期間工の人で住民税について疑問・不安を持っている人も多いでしょう。住民税は2年目から給料から天引きされますが、その金額が年間で30万円近くになることもあります。期間工の人は契約が更新されるたびに給料が上がっていきますが、住民税が引かれるために、下手をすれば2年目のほうが手取り金は少なくなるという可能性もあります。ここでは、期間工の人の住民税の疑問を解消できるよう、重要ポイントについて解説をします。
なぜ1年目は住民税がかからないの?
期間工で働き始めて1年目の人は、給料から所得税は引かれますが、住民税は引かれません。所得税は、「今年の収入に税率をかけた金額を今年支払う」という決まりになっていますので、1年目から支払うことになります。一方、住民税の場合には、「今年の収入に税率をかけた金額を来年支払う」という決まりになっています。これが1年目には住民税がかからない理由です。
期間工の人も、その年の収入に対する住民税を翌年に給料から天引きされていくようになりますが、これはとても重要なことです。例えば、期間工として2年間働いた後、退職をしたとします。その時点で貯金が150万円あったとして、そのお金をまるまる自由に使えると考えてしまうのは間違いです。2年目の給料に対する住民税は3年目にかかってくるので、貯金の150万円から住民税分は差し引いて考えなければなりません。
引っ越しをした場合の住民税
住民税は、納税をする年の1月1日の時点で住んでいた市町村に納付するという決まりがあります。そのため、引っ越しをした場合でも、前に住んでいた市町村から納付書が届きます。期間工の人は、会社に住所変更の申請をするだけで、あとは会社が処理をしてくれるでしょう。
スバル期間工など、自動車メーカーによっては住民税が給料から天引きされないこともあります。正社員の場合には、住民税を給料から天引きする義務が会社にはありますが、非正規社員の場合には、給料から天引きしていないという会社もそれなりに多いようです。
スバル期間工で働いている人は、2年目からも住民税が給料から引かれませんので、手取りの給料が多く見えますが、そこから自分で住民税を納付しなければならないということに注意が必要です。ほとんどの人は貯金をしていると思われますが、中にはギリギリの生活をしているという人もいて、住民税の納付を忘れていて恐ろしい金額の延滞税を請求されてしまうという事態も起きています。

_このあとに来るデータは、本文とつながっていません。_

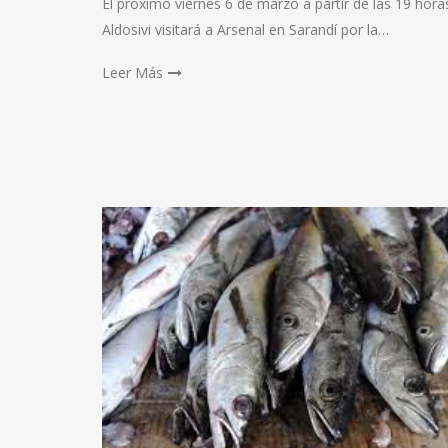
El próximo viernes 6 de marzo a partir de las 19 hora
Aldosivi visitará a Arsenal en Sarandí por la…
Leer Más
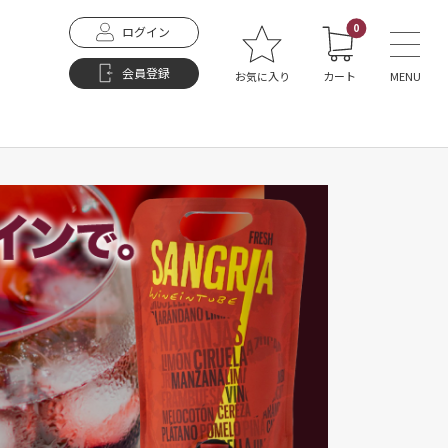
0
ログイン
会員登録
お気に入り
カート
MENU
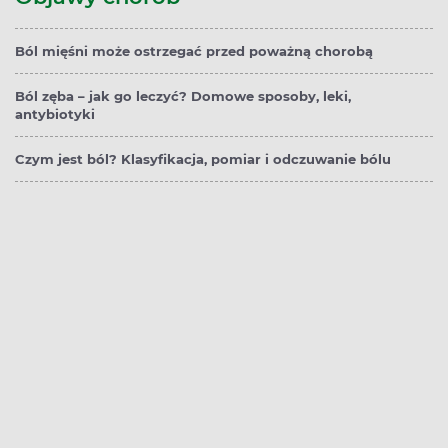
Ból mięśni może ostrzegać przed poważną chorobą
Ból zęba – jak go leczyć? Domowe sposoby, leki,
antybiotyki
Czym jest ból? Klasyfikacja, pomiar i odczuwanie bólu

住民税の請求書は住民票がある住所に届くので、現在の住所に住民票を移しておくか、銀行振り込みの手続きをしておくようにしましょう。
期間工は住民票を移すべき?
住民税の金額の計算方法
期間工で働いている人は、「いくらの住民税がかかるの?」という疑問を持っている人が多いでしょう。期間工の年収は380万円~420万円くらいになりますが、ここでは年収が400万円として計算をしてみます。

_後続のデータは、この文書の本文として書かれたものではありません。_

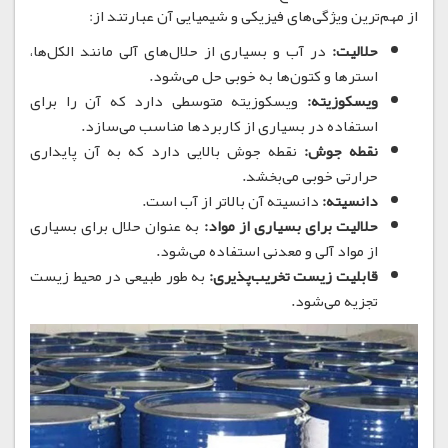
از مهم‌ترین ویژگی‌های فیزیکی و شیمیایی آن عبارتند از:
حلالیت:
در آب و بسیاری از حلال‌های آلی مانند الکل‌ها،
استرها و کتون‌ها به خوبی حل می‌شود.
ویسکوزیته:
ویسکوزیته متوسطی دارد که آن را برای
استفاده در بسیاری از کاربردها مناسب می‌سازد.
نقطه جوش:
نقطه جوش بالایی دارد که به آن پایداری
حرارتی خوبی می‌بخشد.
دانسیته:
دانسیته آن بالاتر از آب است.
حلالیت برای بسیاری از مواد:
به عنوان حلال برای بسیاری
از مواد آلی و معدنی استفاده می‌شود.
قابلیت زیست تخریب‌پذیری:
به طور طبیعی در محیط زیست
تجزیه می‌شود.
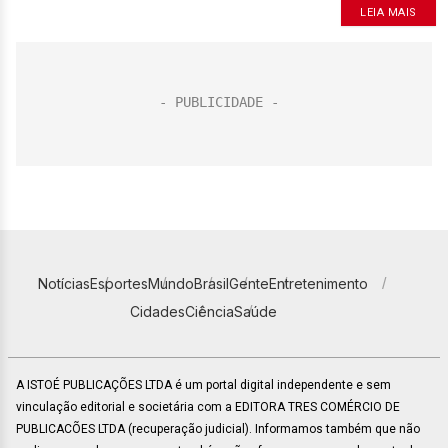
LEIA MAIS
Notícias
Esportes
Mundo
Brasil
Gente
Entretenimento
Cidades
Ciência
Saúde
A ISTOÉ PUBLICAÇÕES LTDA é um portal digital independente e sem
vinculação editorial e societária com a EDITORA TRES COMÉRCIO DE
PUBLICACÕES LTDA (recuperação judicial). Informamos também que não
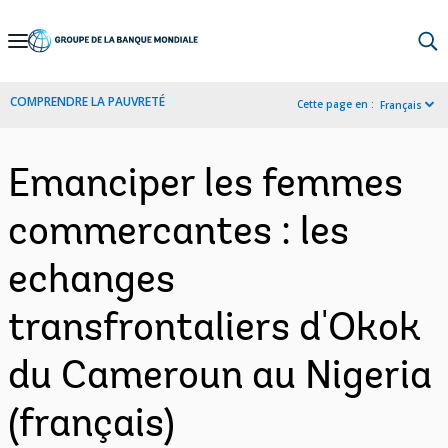
Skip
to
Main
COMPRENDRE LA PAUVRETÉ
Cette page en :
Français
Navigation
Emanciper les femmes
commercantes : les
echanges
transfrontaliers d'Okok
du Cameroun au Nigeria
(français)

年収360万円超~660万円以下の人は、「収入金額×20%+54万円」で住民税の基礎控除額の計算がされます。実際に計算をしてみると、「400万円×20%+54万円=134万円」が給与所得控除額になります。よって、給与所得額は、「400万円-134万円=266万円」です。
さらに、基礎控除の33万円の他、配偶者控除、扶養控除、社会保険料控除、生命保険料控除なども引くことができます。ここでは、独身で扶養家族なし、生命保険未加入と仮定して、社会保険料控除だけを引いて計算してみます。社会保険料控除では支払った全額を控除できますが、30万円としておきます。給与所得額の266万円から基礎控除の33万円、社会保険料控除の30万円を差し引いて、203万円が課税対象の金額になります。さらに、平成19年から調整控除額という制度が始まりました。このケースでは、調整控除額は2500円になります。
住民税は都道府県民税が4%、市区町村民税が6%の合わせて10%という税率になっています。さらに、市町村によって異なる均等割もかかってきます。均等割とは、所得金額の大小にかかわらず定額で課税される税金のことであり、市町村によって3000円~4400円程度と差があります。ここでは均等割額を3500円と仮定します。
「203万円×10%+3500円−2500円=20万4千円」が、1年間に納める住民税の金額です。期間工の人は、だいたい20万円前後が住民税として引かれると考えておくとよいでしょう。
住民税を延滞するとどうなる?
期間工の人は、ほとんどの場合に住民税は給料から天引きされるので、基本的には延滞をするという心配はありません。しかし、スバル期間工のように、自分で納付しなければならないケースもあるので、延滞をしたときのペナルティについては知っておきましょう。
住民税の延滞金は決して安くはありません。平成25年に見直しが図られて、延滞金金利が下げられましたが、それでもまだ負担は大きいです。平成29年では、納付期限から1カ月以内なら年2.7%、納付期限から1カ月を過ぎると年9.0%の金利がかかってきます。平成25年以前の年4.3%、年14.6%という金利に比べると低くはなっていますが、放置していると大変なことになってしまいます。再三の督促・催促を無視していると、給料の差し押さえ、銀行口座の差し押さえといった強制手段をとられることもあるので注意が必要です。
期間工の人は年収が高い分、住民税の負担も大きくなりがちですので、手持ちのお金には常に余裕を持たせておき、自分で納付を行う場合には延滞をしないように支払うことが重要になります。